We Are the Ants

“So, you definitely don’t want me to press the button?”

Under the watchful eyes of my alien overlord, I witnessed the planet explode seven more times, but I refused to budge from my seat. On the eighth explosion, the sluggers shocked me again. I lost control of my bladder and flopped onto the floor in a puddle of my own urine. My jaw was sore from clenching, and I wasn’t sure how much more I could take.

“You know, if you just told me what you wanted me to do, we could skip the excruciating pain portion of this experiment.”

They restored the planet again; only when I tried to sit, they shocked me and blew it up. The next time the image was whole, I scrambled to the button and slammed it with my hand. I was rewarded with an intense burst of euphoria that began in my feet and surged up my legs, spreading to my fingers and the tips of my ears. It was pure bliss, like I’d ejacu-lated a chorus of baby angels from every pore of my body.

“That didn’t suck.”

? ? ?

I lost track of how many times I pressed the button. Sometimes they shocked me, sometimes they dosed me with pure rapture, but I never knew which to expect. Not until I saw the pattern. It was so simple, I felt like an imbecile for not seeing it sooner. Being shocked until I pissed myself probably hadn’t helped my problem-solving abilities.

Those shocks and bursts of euphoria weren’t punishments and rewards, nor were they random. They were simply meant to force me to see that there was a causal relationship between whether I pressed the button and whether the planet exploded. The sluggers were trying to communicate with me. It would have been a much more exciting moment in human history if I hadn’t been wearing soggy underwear.

I decided to test my theory.

“Are you going to blow up the planet?”

SHOCK.

“Am I going to blow it up?”

SHOCK.

I finally gave up and stayed on the floor. “Is something going to destroy the earth?”

EUPHORIA.

“Can you stop it?”

HALLELUJAH!

My eyes rolled back as a shiver of bliss rippled through me. “How do we stop it?” I looked to the slugger for a clue, but it hadn’t moved since slapping me. What I knew was this: when I pressed the button, Earth didn’t explode. When I didn’t, it did. It couldn’t be that simple, though. “Pressing the button will prevent the destruction of the planet?”

UNADULTERATED RAPTURE.

“So, what? All those other times I pressed it were just practice?”

BABY ANGELS EVERYWHERE

“Great. So, when is this apocalypse set to occur?” I wasn’t sure how the aliens were going to answer an open-ended question, especially since they’d never answered me before, but they were capable of interstellar travel; providing me with a date should have been cake. A moment later the projection of the earth morphed into a reality TV show called Bunker, and a hammy announcer’s voice boomed at me from everywhere at once.

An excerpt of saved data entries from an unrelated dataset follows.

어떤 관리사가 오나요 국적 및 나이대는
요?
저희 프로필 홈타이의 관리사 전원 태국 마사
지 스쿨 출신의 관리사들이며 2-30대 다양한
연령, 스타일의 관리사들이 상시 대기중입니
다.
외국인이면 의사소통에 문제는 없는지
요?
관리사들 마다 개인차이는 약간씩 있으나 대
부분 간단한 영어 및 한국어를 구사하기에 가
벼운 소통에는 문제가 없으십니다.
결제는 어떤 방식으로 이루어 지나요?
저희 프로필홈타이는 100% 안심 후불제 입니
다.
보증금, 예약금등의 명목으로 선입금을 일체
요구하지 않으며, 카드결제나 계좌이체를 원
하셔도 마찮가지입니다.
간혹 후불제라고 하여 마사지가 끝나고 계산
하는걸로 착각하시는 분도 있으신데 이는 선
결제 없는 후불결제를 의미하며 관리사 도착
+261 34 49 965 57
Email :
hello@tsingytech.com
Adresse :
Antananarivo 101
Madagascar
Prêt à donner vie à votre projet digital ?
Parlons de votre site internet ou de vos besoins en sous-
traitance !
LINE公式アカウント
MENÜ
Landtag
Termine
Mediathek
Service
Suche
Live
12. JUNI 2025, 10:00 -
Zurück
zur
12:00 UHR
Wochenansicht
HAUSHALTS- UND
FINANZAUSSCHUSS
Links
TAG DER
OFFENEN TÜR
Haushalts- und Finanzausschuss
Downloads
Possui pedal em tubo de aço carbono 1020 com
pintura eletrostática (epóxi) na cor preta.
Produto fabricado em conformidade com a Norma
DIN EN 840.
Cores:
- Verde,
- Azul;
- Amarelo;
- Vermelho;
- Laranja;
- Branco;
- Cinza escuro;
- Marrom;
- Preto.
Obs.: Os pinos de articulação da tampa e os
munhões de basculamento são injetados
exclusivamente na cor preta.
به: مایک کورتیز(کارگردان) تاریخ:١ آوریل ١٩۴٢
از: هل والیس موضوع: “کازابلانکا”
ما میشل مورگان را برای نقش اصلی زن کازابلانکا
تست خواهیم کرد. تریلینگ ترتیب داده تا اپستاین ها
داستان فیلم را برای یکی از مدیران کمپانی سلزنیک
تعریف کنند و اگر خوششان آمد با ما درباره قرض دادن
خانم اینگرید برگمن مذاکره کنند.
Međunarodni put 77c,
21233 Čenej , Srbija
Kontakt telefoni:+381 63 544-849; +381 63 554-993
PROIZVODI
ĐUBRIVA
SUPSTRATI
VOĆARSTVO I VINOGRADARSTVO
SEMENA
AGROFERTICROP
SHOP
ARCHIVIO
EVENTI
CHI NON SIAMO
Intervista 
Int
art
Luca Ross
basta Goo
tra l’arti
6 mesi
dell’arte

“This group of fifteen strangers has been locked in a bunker for six months. With only one hundred and forty-four days remaining, you won’t want to miss a single minute as they compete for food, water, toilet paper, and each other’s hearts.”

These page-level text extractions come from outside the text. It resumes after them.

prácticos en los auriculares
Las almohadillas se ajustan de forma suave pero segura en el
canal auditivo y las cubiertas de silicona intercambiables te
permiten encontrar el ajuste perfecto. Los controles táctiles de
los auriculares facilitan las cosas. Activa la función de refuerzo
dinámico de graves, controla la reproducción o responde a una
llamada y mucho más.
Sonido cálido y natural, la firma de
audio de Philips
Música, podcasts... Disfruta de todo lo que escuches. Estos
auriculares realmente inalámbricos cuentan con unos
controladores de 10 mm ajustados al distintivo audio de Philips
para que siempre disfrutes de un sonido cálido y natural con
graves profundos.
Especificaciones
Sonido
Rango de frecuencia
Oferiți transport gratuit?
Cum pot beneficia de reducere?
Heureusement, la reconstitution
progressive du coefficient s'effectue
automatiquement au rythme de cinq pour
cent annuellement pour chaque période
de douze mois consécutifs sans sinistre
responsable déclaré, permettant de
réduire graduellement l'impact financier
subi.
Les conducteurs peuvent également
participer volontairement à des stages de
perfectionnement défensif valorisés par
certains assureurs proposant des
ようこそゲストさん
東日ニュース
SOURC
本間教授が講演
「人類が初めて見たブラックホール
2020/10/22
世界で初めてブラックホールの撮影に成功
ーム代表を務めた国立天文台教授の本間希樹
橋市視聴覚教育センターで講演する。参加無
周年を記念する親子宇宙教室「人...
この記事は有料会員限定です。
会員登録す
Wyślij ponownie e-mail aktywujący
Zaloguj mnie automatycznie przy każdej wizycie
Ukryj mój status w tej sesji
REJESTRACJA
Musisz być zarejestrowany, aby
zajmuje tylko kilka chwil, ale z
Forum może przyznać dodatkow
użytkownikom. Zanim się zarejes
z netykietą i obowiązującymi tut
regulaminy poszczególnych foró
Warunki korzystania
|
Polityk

“You guys get the worst stations up here.” The commercial faded and Earth returned. “So, one hundred and forty-four days?” It took me longer than I’ll admit to do the math in my head. “That means the world is going to end January twenty--ninth, 2016?”

SWEET EUPHORIA.

I never got tired of being right.

When my head cleared, I came to the conclusion that the sluggers were screwing with me. It was the only logical explanation. I refused to believe that they had the power to prevent the world’s end but had chosen to leave the decision up to a sixteen-year-old nobody.

But if it wasn’t a joke, if the choice was mine, then I held the fate of the world in my sweaty hand. The aliens probably didn’t care one way or another.

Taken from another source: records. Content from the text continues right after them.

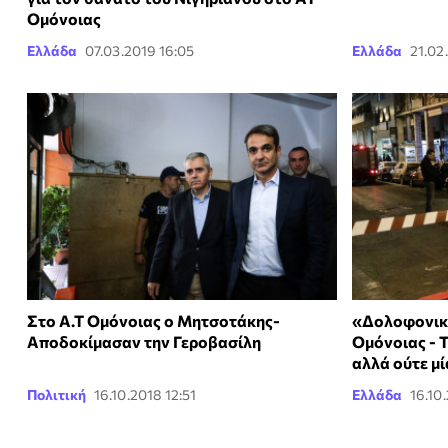
Ομόνοιας
Ελλάδα
07.03.2019 16:05
Ελλάδα
21.02
Στο Α.Τ Ομόνοιας ο Μητσοτάκης-
«Δολοφονική
Αποδοκίμασαν την Γεροβασίλη
Ομόνοιας - 
αλλά ούτε μ
Πολιτική
16.10.2018 12:51
Ελλάδα
16.10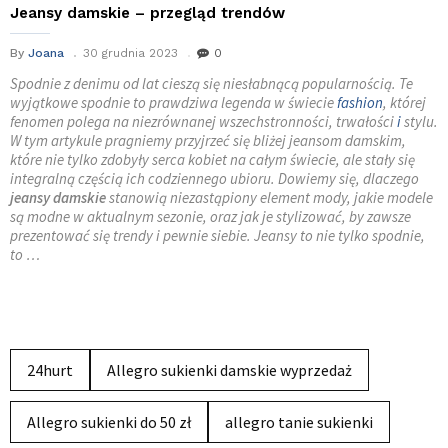
Jeansy damskie – przegląd trendów
By
Joana
30 grudnia 2023
0
Spodnie z denimu od lat cieszą się niesłabnącą popularnością. Te
wyjątkowe spodnie to prawdziwa legenda w świecie
fashion
, której
fenomen polega na niezrównanej wszechstronności, trwałości
i
stylu.
W tym artykule pragniemy przyjrzeć się bliżej jeansom damskim,
które nie tylko zdobyły serca kobiet na całym świecie, ale stały się
integralną częścią ich codziennego ubioru. Dowiemy się, dlaczego
jeansy damskie
stanowią niezastąpiony element mody, jakie modele
są modne w aktualnym sezonie, oraz jak je stylizować, by zawsze
prezentować się trendy i pewnie siebie. Jeansy to nie tylko spodnie,
to …
24hurt
Allegro sukienki damskie wyprzedaż
Allegro sukienki do 50 zł
allegro tanie sukienki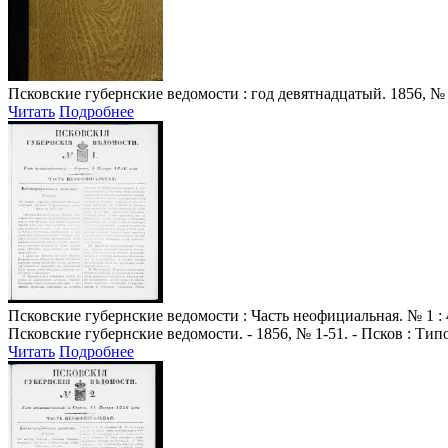
Псковские губернские ведомости
: год девятнадцатый. 1856, № 8,
Читать
Подробнее
Псковские губернские ведомости
: Часть неофициальная. № 1 : 
Псковские губернские ведомости. - 1856, № 1-51. - Псков : Ти
Читать
Подробнее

“Just to be clear: I have until January twenty-ninth to press the button?”

EUPHORIA.

“And if I do, I’ll prevent the planet’s destruction?”

EUPHORIA.

“And if I choose not to press it?”

The earth exploded, the projection disappeared, and the lights died.





8 September 2015


I darted across the dawn-drenched lawn in front of my duplex, gushing sweat in the muggy Florida heat and shielding my privates with a trash can lid I’d stolen from a house a couple of streets over, hoping Mr. Nabu—who sat on his patio, reading the newspaper every morning—was too busy scouring the obits for names of friends and enemies to notice my pasty white ass scramble past.